April 2, 2008 - 1:37pm

When Sonics and politics mix, part one

The NBA's Seattle Sonics crept their way into the Washington political landscape earlier this year when a new local ownership group stepped in to try to stop the team's relocation to Oklahoma City by proposing a half-private, half-public solution to renovate Key Arena with an emphasis on the half-public. In order for their plan to even be considered they needed $150M from a combination of city and state coffers. However, presented late in a session that was already struggling to fund its legislative priorities, the plan was not considered before the end of business March 13.

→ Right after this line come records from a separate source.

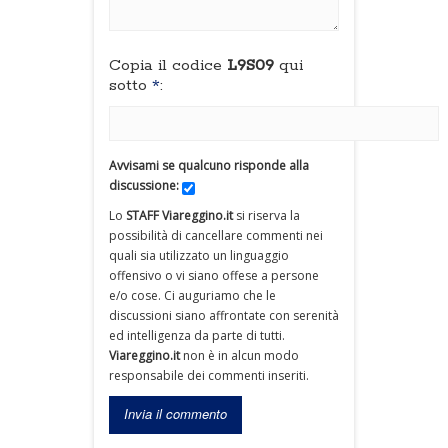
Copia il codice
L9S09
qui
sotto
*
:
Avvisami se qualcuno risponde alla
discussione:
Lo
STAFF Viareggino.it
si riserva la
possibilità di cancellare commenti nei
quali sia utilizzato un linguaggio
offensivo o vi siano offese a persone
e/o cose. Ci auguriamo che le
discussioni siano affrontate con serenità
ed intelligenza da parte di tutti.
Viareggino.it
non è in alcun modo
responsabile dei commenti inseriti.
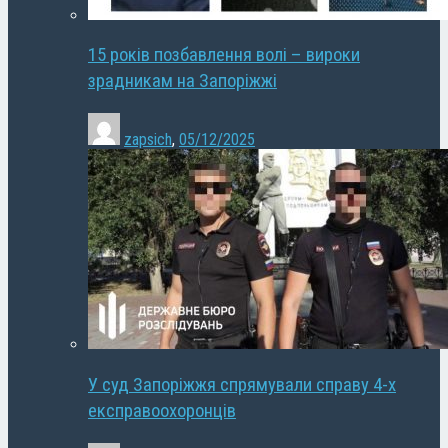
15 років позбавлення волі – вироки
зрадникам на Запоріжжі
zapsich
,
05/12/2025
У суд Запоріжжя спрямували справу 4-х
експравоохоронців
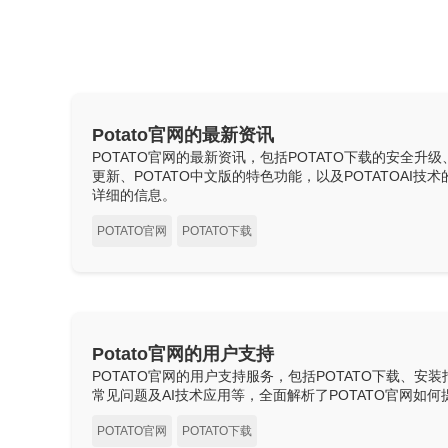
Potato官网的最新资讯
POTATO官网的最新资讯，包括POTATO下载的安全升级
更新、POTATO中文版的特色功能，以及POTATOAI
详细的信息。
POTATO官网
POTATO下载
Potato官网的用户支持
POTATO官网的用户支持服务，包括POTATO下载、安
常见问题及AI技术应用等，全面解析了POTATO官网如
POTATO官网
POTATO下载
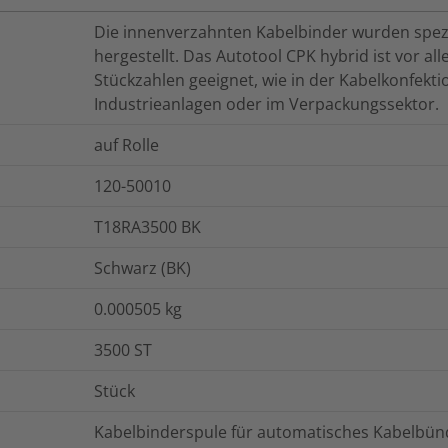
Die innenverzahnten Kabelbinder wurden spezi
hergestellt. Das Autotool CPK hybrid ist vor a
Stückzahlen geeignet, wie in der Kabelkonfekt
Industrieanlagen oder im Verpackungssektor.
auf Rolle
120-50010
T18RA3500 BK
Schwarz (BK)
0.000505
kg
3500
ST
Stück
Kabelbinderspule für automatisches Kabelbü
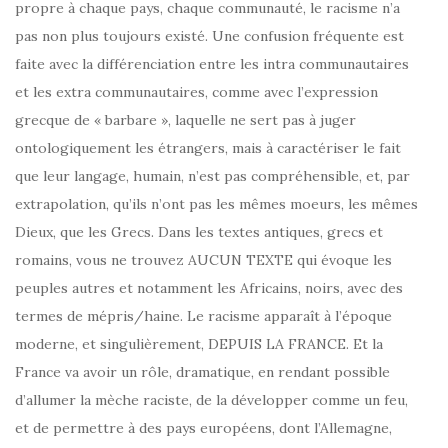
propre à chaque pays, chaque communauté, le racisme n’a
pas non plus toujours existé. Une confusion fréquente est
faite avec la différenciation entre les intra communautaires
et les extra communautaires, comme avec l’expression
grecque de « barbare », laquelle ne sert pas à juger
ontologiquement les étrangers, mais à caractériser le fait
que leur langage, humain, n’est pas compréhensible, et, par
extrapolation, qu’ils n’ont pas les mêmes moeurs, les mêmes
Dieux, que les Grecs. Dans les textes antiques, grecs et
romains, vous ne trouvez AUCUN TEXTE qui évoque les
peuples autres et notamment les Africains, noirs, avec des
termes de mépris/haine. Le racisme apparaît à l’époque
moderne, et singulièrement, DEPUIS LA FRANCE. Et la
France va avoir un rôle, dramatique, en rendant possible
d’allumer la mèche raciste, de la développer comme un feu,
et de permettre à des pays européens, dont l’Allemagne,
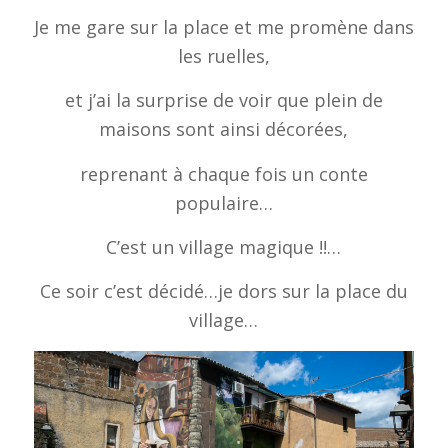
Je me gare sur la place et me promène dans
les ruelles,
et j’ai la surprise de voir que plein de
maisons sont ainsi décorées,
reprenant à chaque fois un conte
populaire…
C’est un village magique !!…
Ce soir c’est décidé…je dors sur la place du
village…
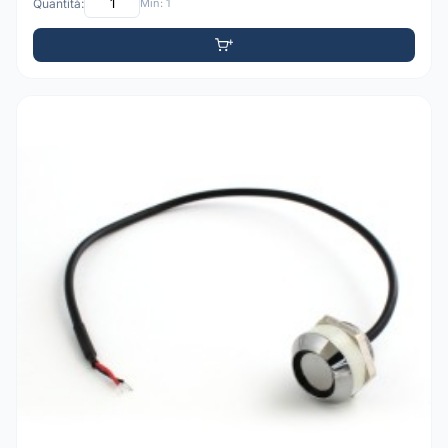
Quantità:
Min: 1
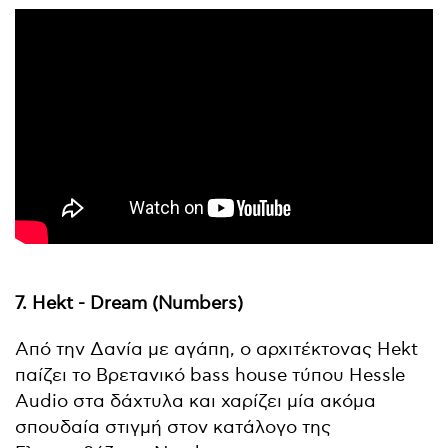
7. Hekt - Dream (Numbers)
Από την Δανία με αγάπη, ο αρχιτέκτονας Hekt
παίζει το Βρετανικό bass house τύπου Hessle
Audio στα δάχτυλα και χαρίζει μία ακόμα
σπουδαία στιγμή στον κατάλογο της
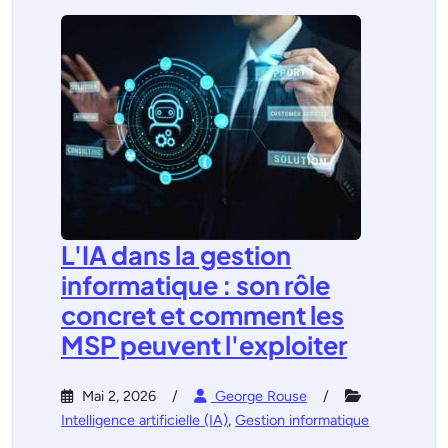
L'IA dans la gestion
informatique : son rôle
concret et comment les
MSP peuvent l'exploiter
Mai 2, 2026
George Rouse
Intelligence artificielle (IA)
,
Gestion informatique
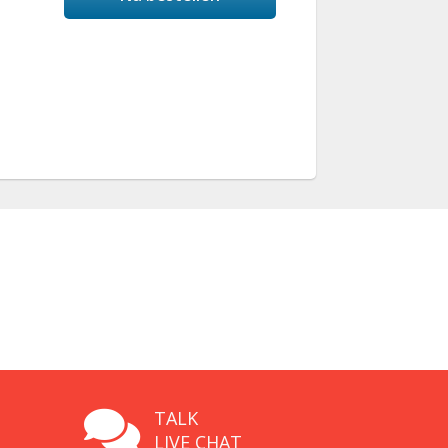
TALK
LIVE CHAT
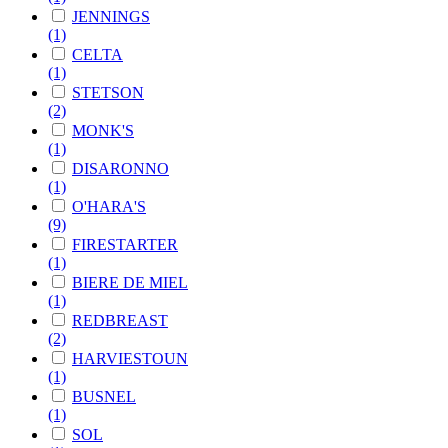
JENNINGS
(1)
CELTA
(1)
STETSON
(2)
MONK'S
(1)
DISARONNO
(1)
O'HARA'S
(9)
FIRESTARTER
(1)
BIERE DE MIEL
(1)
REDBREAST
(2)
HARVIESTOUN
(1)
BUSNEL
(1)
SOL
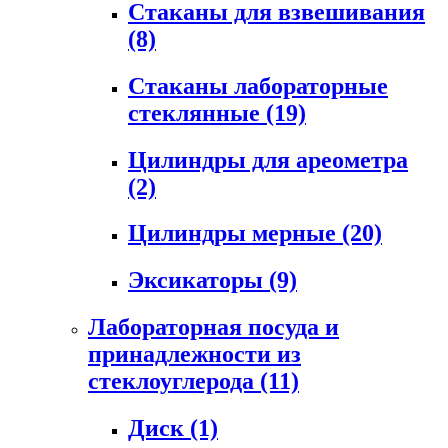
Стаканы для взвешивания
(8)
Стаканы лабораторные
стеклянные
(19)
Цилиндры для ареометра
(2)
Цилиндры мерные
(20)
Эксикаторы
(9)
Лабораторная посуда и
принадлежности из
стеклоуглерода
(11)
Диск
(1)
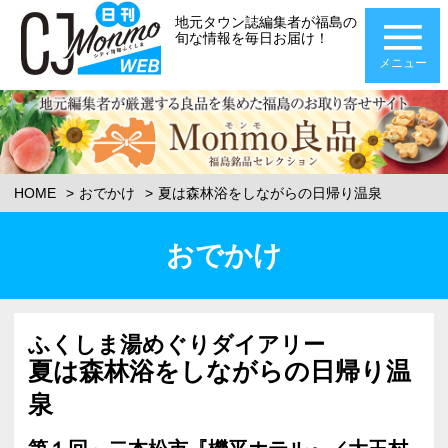
地元タウン誌編集者が福島の
旬な情報を毎日お届け！
メニュー
HOME
おでかけ
夏は森林浴をしながらの日帰り温泉
おでかけ
ふくしま湯めぐりダイアリー
夏は森林浴をしながらの日帰り温
泉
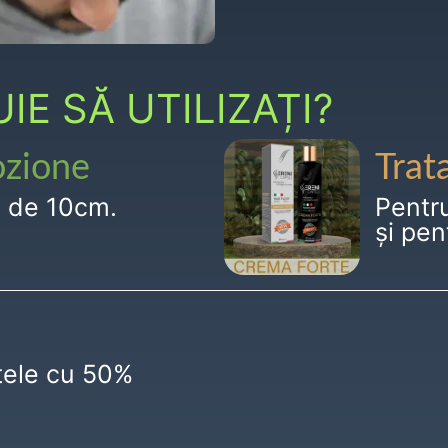
E SĂ UTILIZAȚI?
ozione
Trat
g de 10cm.
Pentr
și pen
ctele cu 50%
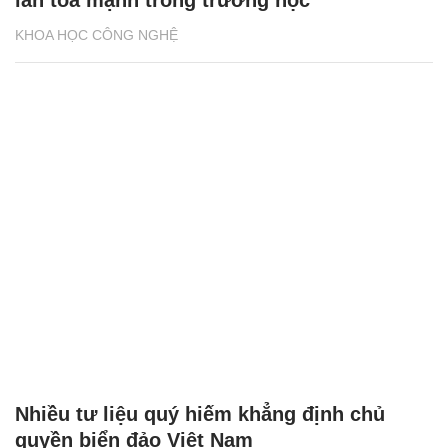
KHOA HỌC CÔNG NGHỆ
Nhiều tư liệu quý hiếm khẳng định chủ
quyền biển đảo Việt Nam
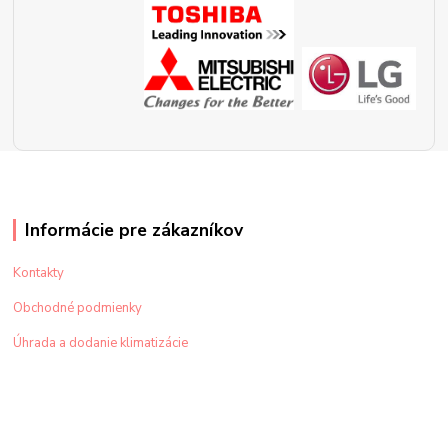
Informácie pre zákazníkov
Kontakty
Obchodné podmienky
Úhrada a dodanie klimatizácie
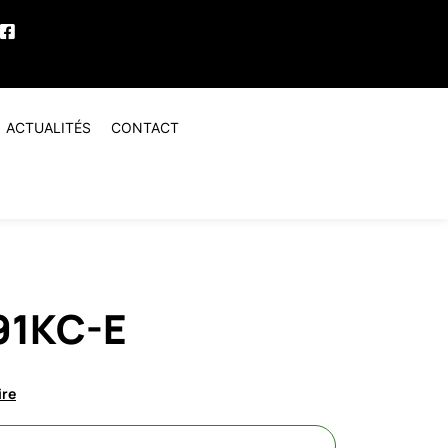
ACTUALITÉS
CONTACT
91KC-E
ire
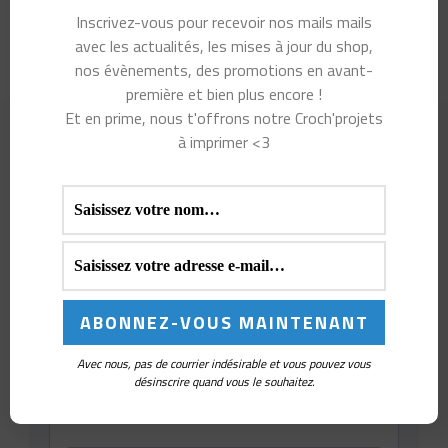
Pas le temps de crocheter ? Mes secrets de
Inscrivez-vous pour recevoir nos mails mails
slasheuse pour créer sans s’épuiser
avec les actualités, les mises à jour du shop,
nos évènements, des promotions en avant-
première et bien plus encore !
Et en prime, nous t'offrons notre Croch'projets
à imprimer <3
Avec nous, pas de courrier indésirable et vous pouvez vous
désinscrire quand vous le souhaitez.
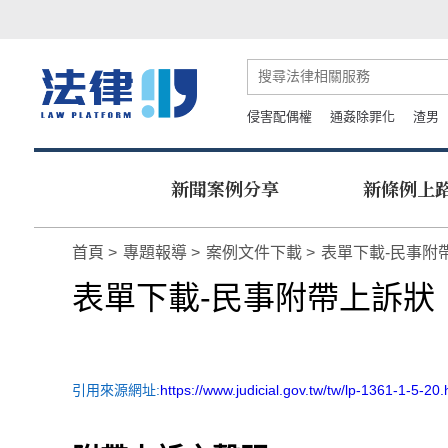
侵害配偶權
通姦除罪化
渣男
新聞案例分享
新條例上
首頁
專題報導
案例文件下載
表單下載-民事附
表單下載-民事附帶上訴狀
引用來源網址:
https://www.judicial.gov.tw/tw/lp-1361-1-5-20.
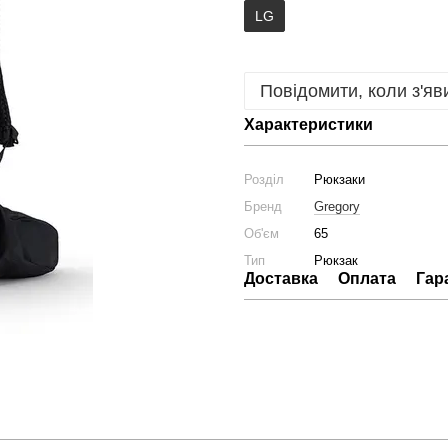
LG
Повідомити, коли з'яв
Характеристики
Розділ
Рюкзаки
Бренд
Gregory
Об'єм
65
Тип
Рюкзак
Доставка
Оплата
Гар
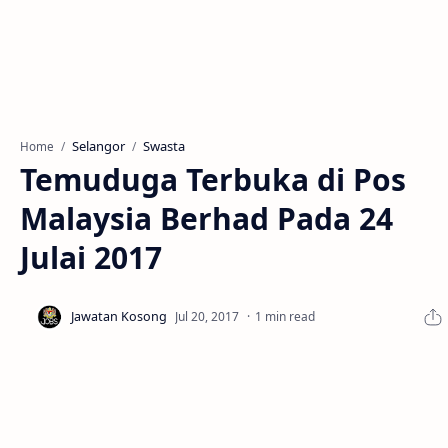
Selangor
Swasta
Home
Temuduga Terbuka di Pos
Malaysia Berhad Pada 24
Julai 2017
1 min read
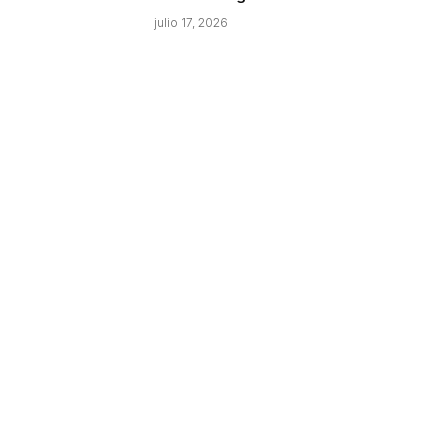
julio 17, 2026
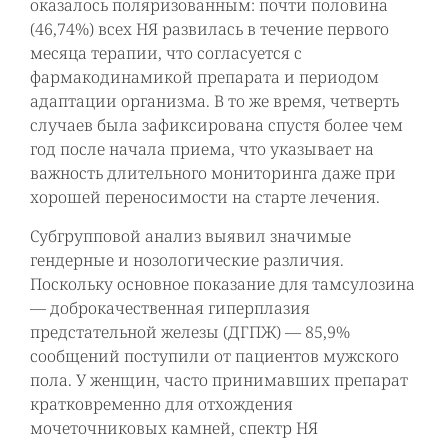
оказалось поляризованным: почти половина
(46,74%) всех НЯ развилась в течение первого
месяца терапии, что согласуется с
фармакодинамикой препарата и периодом
адаптации организма. В то же время, четверть
случаев была зафиксирована спустя более чем
год после начала приема, что указывает на
важность длительного мониторинга даже при
хорошей переносимости на старте лечения.
Субгрупповой анализ выявил значимые
гендерные и нозологические различия.
Поскольку основное показание для тамсулозина
— доброкачественная гиперплазия
предстательной железы (ДГПЖ) — 85,9%
сообщений поступили от пациентов мужского
пола. У женщин, часто принимавших препарат
кратковременно для отхождения
мочеточниковых камней, спектр НЯ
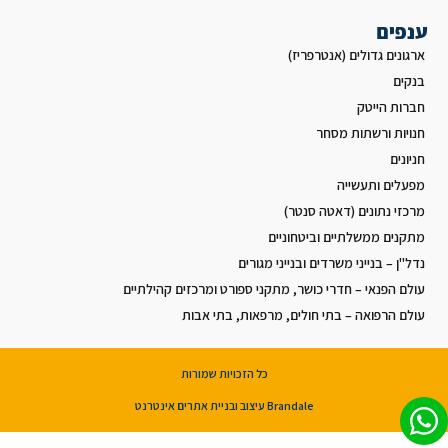
ענפים
ארגונים גדולים (אנטרפריז)
בנקים
חברות הייטק
חנויות ורשתות מסחר
חניונים
מפעלים ותעשייה
מרכזי נתונים (דאטה סנטר)
מתקנים ממשלתיים וביטחוניים
נדל"ן – בנייני משרדים ובנייני מגורים
עולם הפנאי – חדרי כושר, מתקני ספורט ומרכזים קהילתיים
עולם הרפואה – בתי חולים, מרפאות, בתי אבות
כל הזכויות שמורות
Brandale עיצוב ובניית אתרים אינטרנט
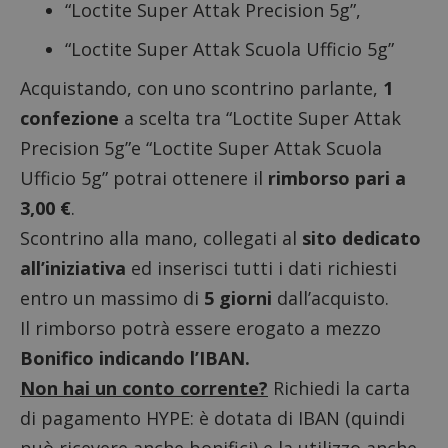
“Loctite Super Attak Precision 5g”,
“Loctite Super Attak Scuola Ufficio 5g”
Acquistando, con uno
scontrino parlante
,
1
confezione
a scelta tra “Loctite Super Attak
Precision 5g”e “Loctite Super Attak Scuola
Ufficio 5g” potrai ottenere il
rimborso pari a
3,00 €
.
Scontrino alla mano, collegati al
sito dedicato
all’iniziativa
ed inserisci tutti i dati richiesti
entro un massimo di
5 giorni
dall’acquisto.
Il rimborso potrà essere erogato a mezzo
Bonifico indicando l’IBAN.
Non hai un conto corrente?
Richiedi la carta
di pagamento HYPE
: è dotata di IBAN (quindi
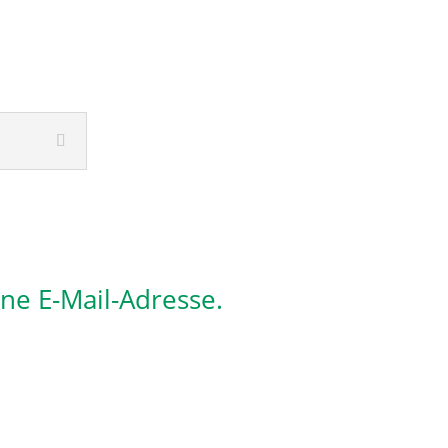
ine E-Mail-Adresse.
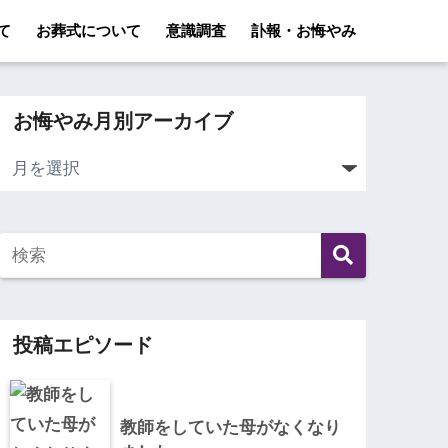
て
お葬式について
意識調査
訃報・お悔やみ
お悔やみ月別アーカイブ
投稿エピソード
教師をしていた母がなくなり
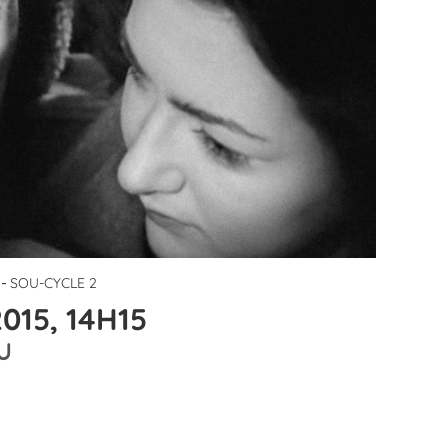
-
SOU-CYCLE 2
015, 14H15
U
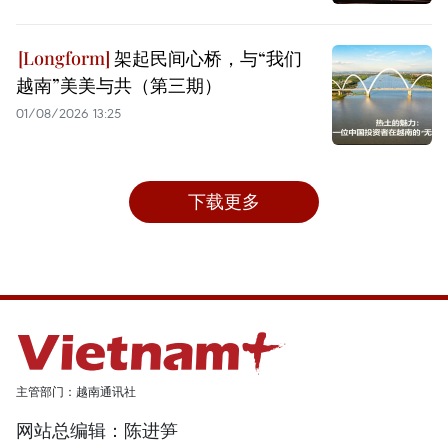
架起民间心桥，与“我们
越南”美美与共（第三期）
01/08/2026 13:25
下载更多
主管部门：越南通讯社
网站总编辑：陈进笋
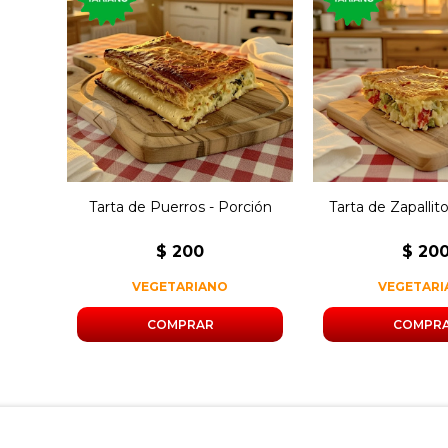
Porción de tart
Porción de tarta rellena de
con zapallitos,
puerro, cebolla y morrón.
morrón
Tarta de Puerros - Porción
Tarta de Zapallit
$
200
$
20
VEGETARIANO
VEGETAR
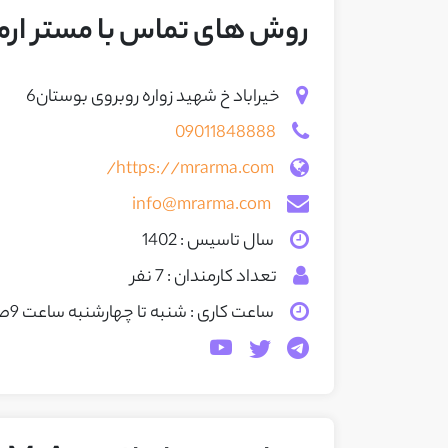
روش های تماس با مستر ارما | Arma
خیراباد خ شهید زواره روبروی بوستان6
09011848888
https://mrarma.com/
info@mrarma.com
سال تاسیس : 1402
تعداد کارمندان : 7 نفر
ساعت کاری : شنبه تا چهارشنبه ساعت 9صبح الی 16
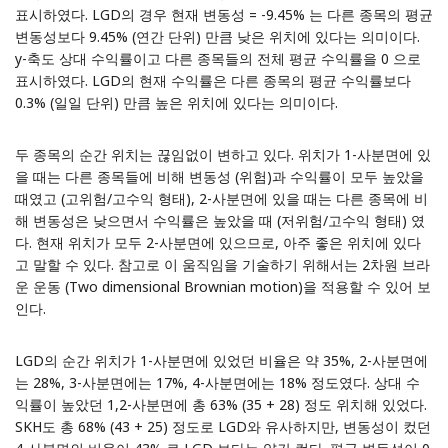
표시하였다. LGD의 경우 현재 변동성 = -9.45% 는 다른 종목의 평균
변동성보다 9.45% (연간 단위) 만큼 낮은 위치에 있다는 의미이다.
y-축도 상대 수익률이고 다른 종목들의 전체 평균 수익률을 0 으로
표시하였다. LGD의 현재 수익률은 다른 종목의 평균 수익률보다
0.3% (일일 단위) 만큼 높은 위치에 있다는 의미이다.
두 종목의 순간 위치는 끊임없이 변하고 있다. 위치가 1-사분면에 있
을 때는 다른 종목들에 비해 변동성 (위험)과 수익률이 모두 높았을
때였고 (고위험/고수익 형태), 2-사분면에 있을 때는 다른 종목에 비
해 변동성은 낮으면서 수익률은 높았을 때 (저위험/고수익 형태) 였
다. 현재 위치가 모두 2-사분면에 있으므로, 아주 좋은 위치에 있다
고 말할 수 있다. 참고로 이 움직임을 기술하기 위해서는 2차원 브라
운 운동 (Two dimensional Brownian motion)을 적용할 수 있어 보
인다.
LGD의 순간 위치가 1-사분면에 있었던 비율은 약 35%, 2-사분면에
는 28%, 3-사분면에는 17%, 4-사분면에는 18% 정도였다. 상대 수
익률이 높았던 1,2-사분면에 총 63% (35 + 28) 정도 위치해 있었다.
SKH도 총 68% (43 + 25) 정도로 LGD와 유사하지만, 변동성이 컸던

Seattle's basketball time has gotten so far into the politics scene, in fact, that the TNT's Sonics writer Eric Williams even got the chance to do a little political reporting this weekend when he spotted Republican gubernatorial candidate Dino Rossi sitting courtside across from the visiting Sacramento Kings bench this past Sunday evening watching his first Sonics game of the season.

"Normally I don't support these types of things," Rossi told Williams about his support of the Key Arena proposal. "But this was a very rare deal that was brought forward. You have four people who have stepped forward who really weren't interested in owning a team. But they understand what it meant for the region. I've never seen a deal like this before, which is why I stepped up."

Rossi went on to give Governor Gregoire some free advice about the situation.

"She could still call a special session, which I think she should," Rossi said. "If the City of Seattle or King County can't figure out a way to do it on their own, that's the simplest way of doing things. They should have just done it while they were there. And the nonsense that they were jammed at the end, they knew about this weeks before this became public. They weren't being jammed at the end. That's pure nonsense. She completely dodged the whole thing."